Ilustrasi Keramaian di Kota Makkah

RIAU1.COM - Pemerintah Kerajaan Arab Saudi terus mempercepat transformasi layanan keagamaan berbasis digital. Terbaru, Kementerian Urusan Islam, Dakwah, dan Bimbingan Arab Saudi meluncurkan layanan digital yang memungkinkan proses pernyataan masuk Islam dilakukan secara lebih cepat, termasuk penerbitan kartu digital bagi mualaf.

Kartu mualaf tersebut diluncurkan Menteri Urusan Islam, Dakwah dan Bimbingan, Syekh Abdullatif Al Alsheikh pada Ahad (26/7/2026) sebagai bagian dari upaya untuk memperluas layanan pemerintah digital.

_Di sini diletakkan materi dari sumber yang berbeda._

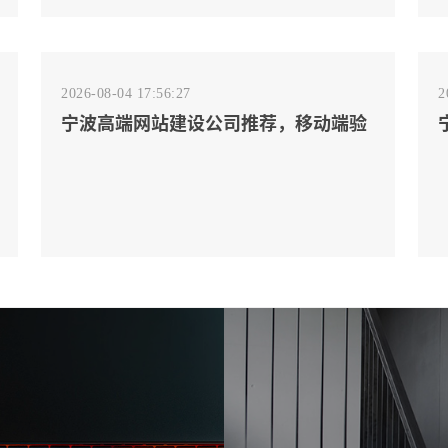
2026-08-04 17:56:27
2
宁波高端网站建设公司推荐，移动端验
收别放到最后
2026-08-02 17:58:44
工厂短视频拍摄后，怎样放进官网帮助
客户判断实力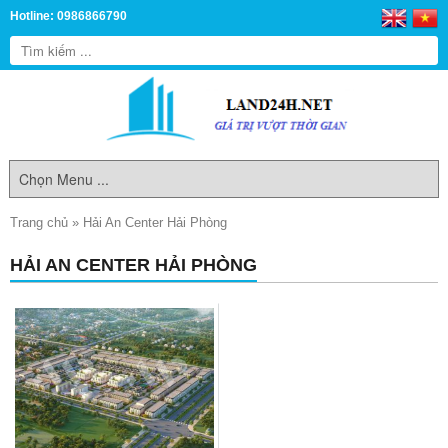
Hotline: 0986866790
Trang chủ
»
Hải An Center Hải Phòng
HẢI AN CENTER HẢI PHÒNG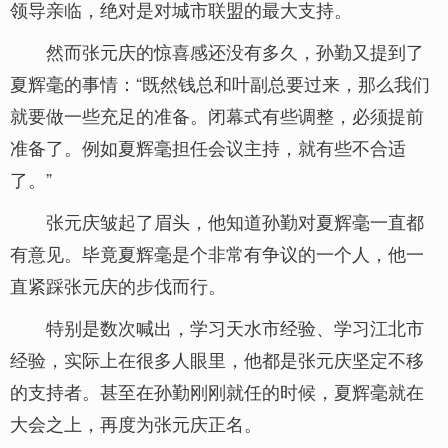
领导亲临，绝对是对城市联盟的最大支持。
然而张元庆的惊喜感还没有多久，孙勤又提到了
夏辉毫的事情：“既然钱总和叶副总要过来，那么我们
就要做一些充足的准备。闭幕式有些调整，必须提前
准备了。例如夏辉毫担任会议主持，就有些不合适
了。”
张元庆皱起了眉头，他知道孙勤对夏辉毫一直都
有意见。毕竟夏辉毫是个非常有争议的一个人，他一
直紧踩张元庆的步伐而行。
特别是数次喊出，学习天水市经验、学习江北市
经验，实际上在很多人眼里，他都是张元庆坚定不移
的支持者。甚至在孙勤刚刚就任的时候，夏辉毫就在
大会之上，再度为张元庆正名。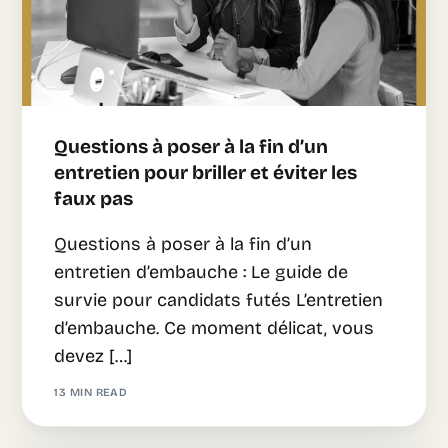
Questions à poser à la fin d’un
entretien pour briller et éviter les
faux pas
Questions à poser à la fin d’un
entretien d’embauche : Le guide de
survie pour candidats futés L’entretien
d’embauche. Ce moment délicat, vous
devez […]
13 MIN READ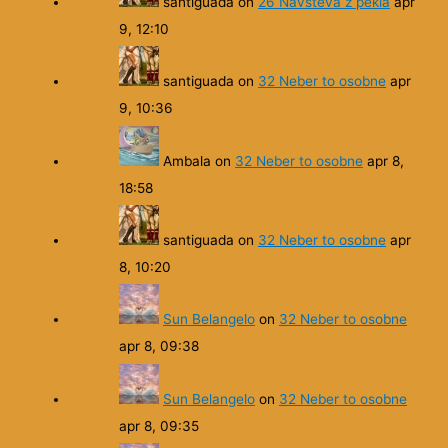
santiguada
on
26 Návšteva z pekla
apr
9, 12:10
santiguada
on
32 Neber to osobne
apr
9, 10:36
Ambala
on
32 Neber to osobne
apr 8,
18:58
santiguada
on
32 Neber to osobne
apr
8, 10:20
Sun Belangelo
on
32 Neber to osobne
apr 8, 09:38
Sun Belangelo
on
32 Neber to osobne
apr 8, 09:35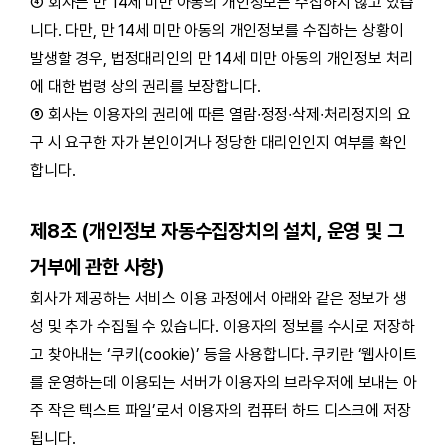
④ 회사는 만 14세 미만 아동의 개인정보는 수집하지 않고 있습
니다. 다만, 만 14세 미만 아동의 개인정보를 수집하는 상황이
발생할 경우, 법정대리인의 만 14세 미만 아동의 개인정보 처리
에 대한 법령 상의 권리를 보장합니다.
⑤ 회사는 이용자의 권리에 따른 열람∙정정∙삭제∙처리정지의 요
구 시 요구한 자가 본인이거나 정당한 대리인인지 여부를 확인
합니다.
제8조 (개인정보 자동수집장치의 설치, 운영 및 그
거부에 관한 사항)
회사가 제공하는 서비스 이용 과정에서 아래와 같은 정보가 생
성 및 추가 수집될 수 있습니다. 이용자의 정보를 수시로 저장하
고 찾아내는 ‘쿠키(cookie)’ 등을 사용합니다. 쿠키란 ‘웹사이트
를 운영하는데 이용되는 서버가 이용자의 브라우저에 보내는 아
주 작은 텍스트 파일’로서 이용자의 컴퓨터 하드 디스크에 저장
됩니다.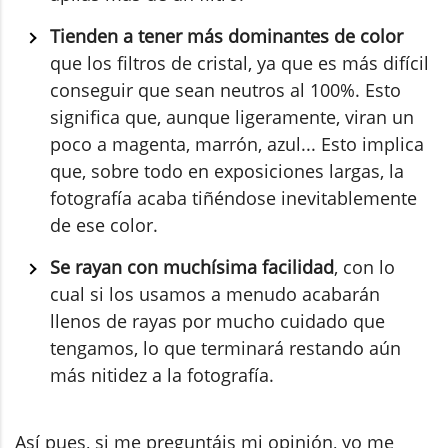
Tienden a tener más dominantes de color
que los filtros de cristal, ya que es más difícil
conseguir que sean neutros al 100%. Esto
significa que, aunque ligeramente, viran un
poco a magenta, marrón, azul... Esto implica
que, sobre todo en exposiciones largas, la
fotografía acaba tiñéndose inevitablemente
de ese color.
Se rayan con muchísima facilidad
, con lo
cual si los usamos a menudo acabarán
llenos de rayas por mucho cuidado que
tengamos, lo que terminará restando aún
más nitidez a la fotografía.
Así pues, si me preguntáis mi opinión, yo me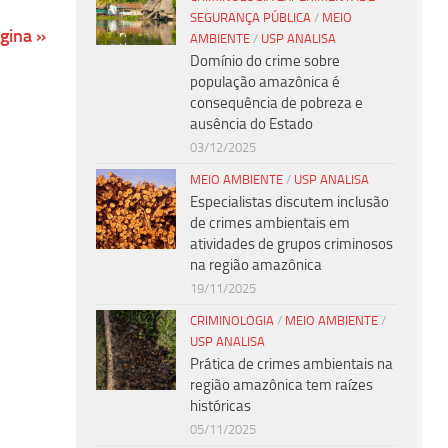
SEGURANÇA PÚBLICA
/
MEIO
gina »
AMBIENTE
/
USP ANALISA
Domínio do crime sobre
população amazônica é
consequência de pobreza e
ausência do Estado
03/12/2025
MEIO AMBIENTE
/
USP ANALISA
Especialistas discutem inclusão
de crimes ambientais em
atividades de grupos criminosos
na região amazônica
19/11/2025
CRIMINOLOGIA
/
MEIO AMBIENTE
/
USP ANALISA
Prática de crimes ambientais na
região amazônica tem raízes
históricas
05/11/2025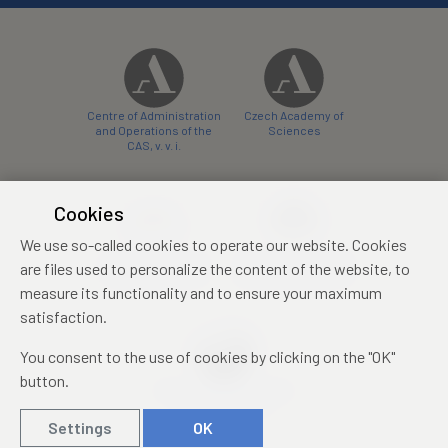
Centre of Administration
Czech Academy of
and Operations of the
Sciences
CAS, v. v. i.
Cookies
We use so-called cookies to operate our website. Cookies
Castle Hotel Liblice
Zámecký hotel Třešť
are files used to personalize the content of the website, to
conference centre
konferenční centrum
measure its functionality and to ensure your maximum
satisfaction.
You consent to the use of cookies by clicking on the "OK"
button.
Mezinárodní identifikační
průkaz studenta
Settings
OK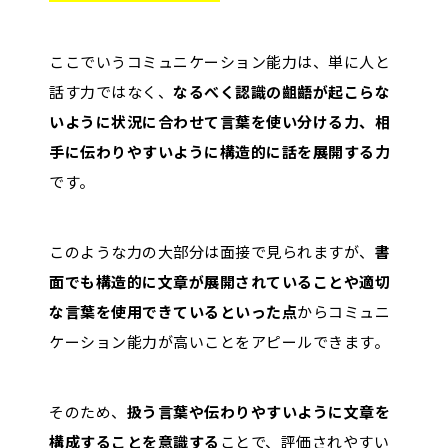
ここでいうコミュニケーション能力は、単に人と
話す力ではなく、
なるべく認識の齟齬が起こらな
いように状況に合わせて言葉を使い分ける力、相
手に伝わりやすいように構造的に話を展開する力
です。
このような力の大部分は面接で見られますが、
書
面でも構造的に文章が展開されていることや適切
な言葉を使用できているといった点
からコミュニ
ケーション能力が高いことをアピールできます。
そのため、
扱う言葉や伝わりやすいように文章を
構成することを意識する
ことで、評価されやすい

"Layanan baru ini mengotomasi semua tahapan proses bagi orang yang ingin memeluk Islam," dikutip Republika dari laporan Saudigazette, Kamis (30/7/2026),

Melalui layanan tersebut, seseorang yang mengajukan permohonan untuk memeluk Islam akan memperoleh "Kartu Mualaf" secara otomatis setelah pengajuannya disetujui. Kartu tersebut langsung tersedia di aplikasi "Tawakkalna", sehingga penerima dapat segera mengakses identitas digitalnya tanpa harus menunggu penerbitan dokumen fisik.

Menukil laporan SceneNow pada Kamis (30/7/2026), sistem baru ini merupakan bagian dari program transformasi digital pemerintah Arab Saudi yang sejalan dengan target "Visi Saudi 2030" untuk meningkatkan efisiensi layanan publik.

Layanan tersebut juga terhubung dengan Saudi Data and Artificial Intelligence Authority(SDAIA) guna mendukung proses verifikasi otomatis dan pertukaran data antarinstansi. Integrasi ini memungkinkan penerbitan kartu berlangsung secara instan setelah seluruh persyaratan dinyatakan memenuhi ketentuan.

Setiap kartu digital dilengkapi kode QR yang dapat digunakan untuk memverifikasi keaslian dokumen sekaligus memastikan bahwa kartu diterbitkan oleh otoritas resmi.

Kementerian Urusan Islam Arab Saudi menjelaskan, digitalisasi layanan ini tidak hanya bertujuan mempermudah proses administrasi bagi para mualaf, tetapi juga meningkatkan kualitas pengelolaan data. Dengan sistem yang terintegrasi, pemerintah dapat menyusun laporan dan statistik yang lebih akurat sebagai dasar perencanaan serta pengambilan kebijakan.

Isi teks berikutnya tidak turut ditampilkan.